Multiple Datasets

I have created a dataset class and dataloader for one of my datasets:

class Visual_DataSet(Dataset):
    def __init__(self, csv_path, root_dir):
        
        self.to_tensor = transforms.ToTensor()
        self.data_info = pd.read_csv(csv_path)
        self.root_dir = root_dir
        self.image_arr = np.asarray(self.data_info.iloc[:, 0])
        self.label_arr = np.asarray(self.data_info.iloc[:, 2])
        self.data_len = len(self.data_info.index)

    def __getitem__(self, index):
        single_image_name = self.image_arr[index]
        img_as_img = Image.open(self.root_dir+single_image_name)
        img_as_tensor = self.to_tensor(img_as_img)
        single_image_label = self.label_arr[index]
        return (img_as_tensor, single_image_label)

    def __len__(self):
        return self.data_len

if __name__ == "__main__":
    vs_trainset =  \
        DataSet(csv_path = 'images/visible/train_batch/trainset_batch.csv',
               root_dir = 'images/visible/train_batch/')
    vs_testset = \
        DataSet(csv_path = 'images/visible/test_batch/trainset_batch.csv',
               root_dir = 'images/visible/test_batch/')
trainloader = torch.utils.data.DataLoader(dataset=fused_data,
                                                batch_size=4,
                                                shuffle=True)
testloader = torch.utils.data.DataLoader(dataset=fused_data,
                                                batch_size=4,
                                                shuffle=False)

I want to add another dataset (i am trying to fuse the datasets).
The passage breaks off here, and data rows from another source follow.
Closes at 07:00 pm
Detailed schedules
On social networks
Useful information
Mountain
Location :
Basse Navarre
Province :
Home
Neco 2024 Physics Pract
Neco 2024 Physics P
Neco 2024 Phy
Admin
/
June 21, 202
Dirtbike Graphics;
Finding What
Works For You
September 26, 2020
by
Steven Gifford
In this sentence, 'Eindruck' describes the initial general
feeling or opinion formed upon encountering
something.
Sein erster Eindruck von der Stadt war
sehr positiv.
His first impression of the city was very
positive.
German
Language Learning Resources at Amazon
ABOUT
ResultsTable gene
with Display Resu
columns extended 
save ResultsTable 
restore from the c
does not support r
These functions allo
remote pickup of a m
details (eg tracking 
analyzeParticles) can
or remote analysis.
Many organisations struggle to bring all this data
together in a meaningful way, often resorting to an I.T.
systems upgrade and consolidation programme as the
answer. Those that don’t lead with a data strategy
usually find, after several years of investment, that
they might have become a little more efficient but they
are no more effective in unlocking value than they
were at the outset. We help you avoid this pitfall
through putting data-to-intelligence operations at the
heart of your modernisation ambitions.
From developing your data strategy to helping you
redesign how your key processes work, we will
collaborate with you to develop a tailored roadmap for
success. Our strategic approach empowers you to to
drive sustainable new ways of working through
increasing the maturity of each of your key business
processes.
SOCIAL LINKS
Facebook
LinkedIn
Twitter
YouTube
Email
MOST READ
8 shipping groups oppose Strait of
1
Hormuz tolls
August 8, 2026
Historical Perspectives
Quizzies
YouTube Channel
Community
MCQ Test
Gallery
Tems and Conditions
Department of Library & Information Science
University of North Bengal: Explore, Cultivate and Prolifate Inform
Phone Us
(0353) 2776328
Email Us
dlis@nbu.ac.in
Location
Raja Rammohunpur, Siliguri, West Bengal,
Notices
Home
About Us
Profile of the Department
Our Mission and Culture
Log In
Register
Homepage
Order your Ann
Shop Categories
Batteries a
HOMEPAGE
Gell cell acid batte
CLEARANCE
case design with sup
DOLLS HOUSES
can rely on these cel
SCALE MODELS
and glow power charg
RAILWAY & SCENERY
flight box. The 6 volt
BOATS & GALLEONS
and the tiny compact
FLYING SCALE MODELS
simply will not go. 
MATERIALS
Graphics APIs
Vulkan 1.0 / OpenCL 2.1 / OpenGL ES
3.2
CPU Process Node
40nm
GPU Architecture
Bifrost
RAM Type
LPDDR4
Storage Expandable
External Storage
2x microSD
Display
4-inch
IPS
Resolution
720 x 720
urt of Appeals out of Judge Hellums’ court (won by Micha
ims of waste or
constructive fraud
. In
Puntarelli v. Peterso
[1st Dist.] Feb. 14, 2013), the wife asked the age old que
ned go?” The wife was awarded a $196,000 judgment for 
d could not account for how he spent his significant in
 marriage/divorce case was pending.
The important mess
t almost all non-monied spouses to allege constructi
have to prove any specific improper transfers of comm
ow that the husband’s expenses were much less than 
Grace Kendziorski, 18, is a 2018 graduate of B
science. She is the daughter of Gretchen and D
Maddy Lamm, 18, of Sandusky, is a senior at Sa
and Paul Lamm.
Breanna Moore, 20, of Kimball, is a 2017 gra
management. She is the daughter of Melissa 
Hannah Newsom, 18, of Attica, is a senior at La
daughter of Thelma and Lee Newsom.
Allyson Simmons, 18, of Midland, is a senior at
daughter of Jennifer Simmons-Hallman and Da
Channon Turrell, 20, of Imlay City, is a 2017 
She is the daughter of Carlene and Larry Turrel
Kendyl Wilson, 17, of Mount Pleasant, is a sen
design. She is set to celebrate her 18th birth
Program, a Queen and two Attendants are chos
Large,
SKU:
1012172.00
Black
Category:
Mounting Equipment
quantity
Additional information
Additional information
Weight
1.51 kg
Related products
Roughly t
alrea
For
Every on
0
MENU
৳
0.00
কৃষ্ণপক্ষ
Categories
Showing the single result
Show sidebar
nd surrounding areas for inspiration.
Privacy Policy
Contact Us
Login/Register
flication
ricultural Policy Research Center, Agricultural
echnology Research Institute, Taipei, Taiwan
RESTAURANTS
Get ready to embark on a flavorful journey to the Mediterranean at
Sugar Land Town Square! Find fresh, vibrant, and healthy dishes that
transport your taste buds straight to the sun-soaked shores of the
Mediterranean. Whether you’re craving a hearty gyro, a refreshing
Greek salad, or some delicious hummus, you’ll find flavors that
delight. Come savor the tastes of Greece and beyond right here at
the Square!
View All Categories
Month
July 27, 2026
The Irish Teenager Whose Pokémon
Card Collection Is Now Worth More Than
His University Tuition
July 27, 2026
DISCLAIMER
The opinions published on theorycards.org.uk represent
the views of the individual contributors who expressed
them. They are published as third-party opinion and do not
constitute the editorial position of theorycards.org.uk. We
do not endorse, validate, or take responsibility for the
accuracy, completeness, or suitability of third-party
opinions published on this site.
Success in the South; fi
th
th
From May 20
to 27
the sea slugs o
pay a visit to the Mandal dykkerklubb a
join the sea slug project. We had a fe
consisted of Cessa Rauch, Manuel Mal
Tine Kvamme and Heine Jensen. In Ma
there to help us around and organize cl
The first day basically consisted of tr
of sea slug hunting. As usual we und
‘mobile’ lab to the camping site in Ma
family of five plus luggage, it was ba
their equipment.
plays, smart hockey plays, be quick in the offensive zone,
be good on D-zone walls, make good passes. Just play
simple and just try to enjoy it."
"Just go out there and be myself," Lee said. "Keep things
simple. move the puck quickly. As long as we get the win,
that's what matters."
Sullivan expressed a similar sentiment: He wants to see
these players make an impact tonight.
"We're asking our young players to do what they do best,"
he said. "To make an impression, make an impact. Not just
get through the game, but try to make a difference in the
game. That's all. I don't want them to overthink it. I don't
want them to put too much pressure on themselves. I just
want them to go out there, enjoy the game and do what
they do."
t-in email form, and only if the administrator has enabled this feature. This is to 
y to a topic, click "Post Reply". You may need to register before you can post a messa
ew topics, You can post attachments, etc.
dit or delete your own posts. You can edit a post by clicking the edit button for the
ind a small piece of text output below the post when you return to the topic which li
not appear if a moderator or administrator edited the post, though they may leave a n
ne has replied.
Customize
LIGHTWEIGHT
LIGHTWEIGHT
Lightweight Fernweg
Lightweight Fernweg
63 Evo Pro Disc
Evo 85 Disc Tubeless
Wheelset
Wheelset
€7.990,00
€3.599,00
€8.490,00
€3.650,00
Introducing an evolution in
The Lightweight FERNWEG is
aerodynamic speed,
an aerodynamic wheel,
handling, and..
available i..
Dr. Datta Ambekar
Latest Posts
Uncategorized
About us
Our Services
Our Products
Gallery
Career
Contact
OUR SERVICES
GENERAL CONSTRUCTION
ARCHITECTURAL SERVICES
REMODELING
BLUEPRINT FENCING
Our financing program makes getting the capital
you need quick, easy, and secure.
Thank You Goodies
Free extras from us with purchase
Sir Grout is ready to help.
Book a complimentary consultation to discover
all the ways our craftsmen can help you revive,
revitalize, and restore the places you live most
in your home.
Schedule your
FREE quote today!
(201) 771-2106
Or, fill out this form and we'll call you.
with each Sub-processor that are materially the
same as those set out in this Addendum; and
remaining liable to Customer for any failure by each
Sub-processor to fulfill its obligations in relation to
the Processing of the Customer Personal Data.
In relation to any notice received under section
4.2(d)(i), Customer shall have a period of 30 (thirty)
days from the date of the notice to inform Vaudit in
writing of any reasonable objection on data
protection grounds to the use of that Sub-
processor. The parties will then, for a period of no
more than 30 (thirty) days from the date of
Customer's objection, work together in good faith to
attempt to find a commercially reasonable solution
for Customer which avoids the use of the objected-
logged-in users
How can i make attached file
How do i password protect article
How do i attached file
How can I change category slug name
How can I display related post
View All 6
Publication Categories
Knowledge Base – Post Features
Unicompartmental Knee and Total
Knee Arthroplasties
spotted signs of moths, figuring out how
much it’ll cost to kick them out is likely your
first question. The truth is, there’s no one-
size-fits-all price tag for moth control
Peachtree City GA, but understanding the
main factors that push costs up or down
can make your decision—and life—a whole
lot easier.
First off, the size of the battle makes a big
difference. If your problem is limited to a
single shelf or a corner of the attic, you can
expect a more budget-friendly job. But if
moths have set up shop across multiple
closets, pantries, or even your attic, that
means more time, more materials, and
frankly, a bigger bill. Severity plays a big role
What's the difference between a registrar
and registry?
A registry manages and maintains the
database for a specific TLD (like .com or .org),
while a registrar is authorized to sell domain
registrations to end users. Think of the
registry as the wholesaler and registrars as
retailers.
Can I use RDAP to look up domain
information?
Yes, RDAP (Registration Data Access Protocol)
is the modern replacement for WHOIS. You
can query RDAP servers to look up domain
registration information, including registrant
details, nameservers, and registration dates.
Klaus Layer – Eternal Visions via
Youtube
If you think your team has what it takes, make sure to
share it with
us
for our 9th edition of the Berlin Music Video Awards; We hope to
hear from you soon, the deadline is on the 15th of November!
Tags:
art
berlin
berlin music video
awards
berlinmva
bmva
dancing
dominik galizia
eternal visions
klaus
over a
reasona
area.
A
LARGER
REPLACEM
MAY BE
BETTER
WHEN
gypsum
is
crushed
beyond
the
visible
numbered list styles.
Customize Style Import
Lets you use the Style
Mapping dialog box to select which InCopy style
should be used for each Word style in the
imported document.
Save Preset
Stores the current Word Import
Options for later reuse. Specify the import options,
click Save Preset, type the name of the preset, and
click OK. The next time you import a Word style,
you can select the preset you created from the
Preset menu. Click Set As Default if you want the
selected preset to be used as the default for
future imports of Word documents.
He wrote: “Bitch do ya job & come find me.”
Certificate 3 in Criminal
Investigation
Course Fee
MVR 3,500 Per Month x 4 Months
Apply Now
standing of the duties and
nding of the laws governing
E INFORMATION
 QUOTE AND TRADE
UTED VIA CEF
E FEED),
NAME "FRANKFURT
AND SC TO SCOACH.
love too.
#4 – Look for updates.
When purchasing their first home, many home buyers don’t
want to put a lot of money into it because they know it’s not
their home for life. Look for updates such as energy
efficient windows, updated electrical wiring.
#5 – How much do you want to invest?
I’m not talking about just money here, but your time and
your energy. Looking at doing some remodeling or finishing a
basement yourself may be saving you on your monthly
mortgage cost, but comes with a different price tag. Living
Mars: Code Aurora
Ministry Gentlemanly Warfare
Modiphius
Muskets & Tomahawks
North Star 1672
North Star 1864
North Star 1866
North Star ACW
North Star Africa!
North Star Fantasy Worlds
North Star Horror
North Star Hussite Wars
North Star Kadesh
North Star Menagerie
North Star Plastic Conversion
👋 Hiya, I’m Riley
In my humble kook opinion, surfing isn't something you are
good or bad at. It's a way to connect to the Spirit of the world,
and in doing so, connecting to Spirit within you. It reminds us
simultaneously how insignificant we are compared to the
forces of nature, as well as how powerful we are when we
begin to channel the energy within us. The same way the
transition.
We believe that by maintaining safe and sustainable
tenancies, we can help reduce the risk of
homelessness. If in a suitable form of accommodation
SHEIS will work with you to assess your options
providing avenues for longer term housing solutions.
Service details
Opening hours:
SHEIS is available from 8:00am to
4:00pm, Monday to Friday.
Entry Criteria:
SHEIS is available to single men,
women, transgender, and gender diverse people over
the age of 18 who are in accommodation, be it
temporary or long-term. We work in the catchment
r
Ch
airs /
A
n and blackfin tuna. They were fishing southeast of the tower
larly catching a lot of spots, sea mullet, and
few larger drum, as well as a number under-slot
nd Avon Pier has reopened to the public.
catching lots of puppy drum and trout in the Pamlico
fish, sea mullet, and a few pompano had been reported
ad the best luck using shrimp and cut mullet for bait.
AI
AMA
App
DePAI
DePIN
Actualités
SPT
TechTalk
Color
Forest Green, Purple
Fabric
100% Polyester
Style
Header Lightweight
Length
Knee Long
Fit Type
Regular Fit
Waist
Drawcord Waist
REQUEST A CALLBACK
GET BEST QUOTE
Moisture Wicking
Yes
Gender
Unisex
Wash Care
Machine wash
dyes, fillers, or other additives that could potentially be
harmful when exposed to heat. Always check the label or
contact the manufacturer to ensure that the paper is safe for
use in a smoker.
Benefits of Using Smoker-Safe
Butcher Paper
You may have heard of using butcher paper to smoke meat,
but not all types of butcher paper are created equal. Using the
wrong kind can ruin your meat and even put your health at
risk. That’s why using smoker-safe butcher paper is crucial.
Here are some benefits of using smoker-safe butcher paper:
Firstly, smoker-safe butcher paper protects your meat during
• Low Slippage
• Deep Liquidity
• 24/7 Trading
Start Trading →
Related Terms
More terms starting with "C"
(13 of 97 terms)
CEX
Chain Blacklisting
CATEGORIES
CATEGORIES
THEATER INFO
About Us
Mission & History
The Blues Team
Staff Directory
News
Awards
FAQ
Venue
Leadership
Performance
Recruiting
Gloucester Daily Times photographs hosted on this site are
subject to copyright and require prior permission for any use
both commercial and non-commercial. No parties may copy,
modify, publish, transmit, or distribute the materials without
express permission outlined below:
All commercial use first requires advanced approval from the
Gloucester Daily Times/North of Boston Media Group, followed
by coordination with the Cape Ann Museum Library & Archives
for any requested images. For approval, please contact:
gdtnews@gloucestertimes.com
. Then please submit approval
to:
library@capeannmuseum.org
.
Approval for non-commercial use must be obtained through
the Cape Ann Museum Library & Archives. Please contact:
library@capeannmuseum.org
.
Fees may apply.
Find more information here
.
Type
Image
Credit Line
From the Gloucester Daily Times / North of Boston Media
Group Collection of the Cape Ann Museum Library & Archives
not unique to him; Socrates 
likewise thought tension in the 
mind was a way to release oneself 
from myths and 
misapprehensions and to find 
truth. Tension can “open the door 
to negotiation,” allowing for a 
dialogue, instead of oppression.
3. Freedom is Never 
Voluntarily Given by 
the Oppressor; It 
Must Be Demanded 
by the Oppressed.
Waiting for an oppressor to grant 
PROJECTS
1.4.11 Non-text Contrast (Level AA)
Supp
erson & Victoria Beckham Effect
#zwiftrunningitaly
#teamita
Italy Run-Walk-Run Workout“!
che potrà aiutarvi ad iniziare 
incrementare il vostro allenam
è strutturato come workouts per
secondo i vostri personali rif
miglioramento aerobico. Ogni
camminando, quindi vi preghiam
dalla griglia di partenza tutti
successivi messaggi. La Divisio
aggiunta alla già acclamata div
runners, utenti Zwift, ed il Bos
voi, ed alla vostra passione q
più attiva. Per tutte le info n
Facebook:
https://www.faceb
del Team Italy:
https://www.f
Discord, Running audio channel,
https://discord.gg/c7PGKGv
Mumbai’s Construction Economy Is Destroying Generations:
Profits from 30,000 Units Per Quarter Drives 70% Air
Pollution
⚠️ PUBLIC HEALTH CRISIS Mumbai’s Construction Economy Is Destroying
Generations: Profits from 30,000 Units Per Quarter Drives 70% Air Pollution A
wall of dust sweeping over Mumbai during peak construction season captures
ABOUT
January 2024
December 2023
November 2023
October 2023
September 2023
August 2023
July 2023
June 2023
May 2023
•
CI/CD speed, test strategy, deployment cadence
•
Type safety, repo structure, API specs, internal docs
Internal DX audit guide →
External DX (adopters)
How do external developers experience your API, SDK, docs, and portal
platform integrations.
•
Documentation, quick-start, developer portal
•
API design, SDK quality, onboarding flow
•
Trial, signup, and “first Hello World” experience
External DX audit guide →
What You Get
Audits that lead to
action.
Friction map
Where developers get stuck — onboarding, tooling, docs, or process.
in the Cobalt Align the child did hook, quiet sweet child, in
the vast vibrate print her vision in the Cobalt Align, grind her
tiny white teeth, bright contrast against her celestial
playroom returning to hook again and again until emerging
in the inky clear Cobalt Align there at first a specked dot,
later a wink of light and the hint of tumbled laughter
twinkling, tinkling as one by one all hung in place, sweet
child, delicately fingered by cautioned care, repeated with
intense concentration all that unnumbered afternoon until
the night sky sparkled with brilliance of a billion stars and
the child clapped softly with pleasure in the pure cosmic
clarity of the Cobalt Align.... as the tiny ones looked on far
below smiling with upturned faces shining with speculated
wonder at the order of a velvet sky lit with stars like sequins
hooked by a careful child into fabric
So I have created another class for my other dataset in the same manner as the first previous one. Is there any way that I have put the two datasets together in a single dataloader? Thanks in advance.

You could provide all Datasets as a sequence to ConcatDataset to create a single one, which you can pass to the DataLoader.

Thanks for the quick reply. I tried that previously:

class ConcatDataset(Dataset):
    
    def __init__(self, datasets):
        super(ConcatDataset, self).__init__()
        assert len(datasets) > 0, 'datasets should not be an empty iterable'
        self.datasets = list(datasets)
        self.cumulative_sizes = self.cumsum(self.datasets)

    def __len__(self):
        return self.cumulative_sizes[-1]

    def __getitem__(self, idx):
        dataset_idx = bisect.bisect_right(self.cumulative_sizes, idx)
        if dataset_idx == 0:
            sample_idx = idx
        else:
            sample_idx = idx - self.cumulative_sizes[dataset_idx - 1]
        return self.datasets[dataset_idx][sample_idx]
fused_data = torch.utils.data.ConcatDataset(vs_trainset, th_trainset)

But I kept getting the error:

TypeError: __init__() takes 2 positional arguments but 3 were given

Can you see any obvious error that I may have overlooked?

Pass the Datasets as a list or tuple and it should work.

It still gives me the same error:

fused_trainset = torch.utils.data.ConcatDataset([vs_trainset], [th_trainset])
TypeError: __init__() takes 2 positional arguments but 3 were given

Sorry for not being clear enough. You should pass one list containing all Datasets:

fused_trainset = torch.utils.data.ConcatDataset([vs_trainset, th_trainset])

Thank you so very much. It works now.

Hi ptrblck~

I met a similar but more complicated scenario: I got two datasets A and B, and the batch_size_A was 30 while the batch_size_B was 60. ConcatDataset can only deal with the case where A and B are equivalent. So is there any official for imbalanced multi dataset sampling?

If you want to use different batch sizes for the datasets, you could either use different DataLoaders or probably create a custom sampler, which would use the predefined sample indices given your batch sizes.

I have built a custom Dataset class for loading COCO instance segmentation datasets. ConcatDataset is not available when inheriting from the abstract class Dataset but I have the need to merge multiple datasets. Any help would be appreciated.

My custom dataset is based off of this example.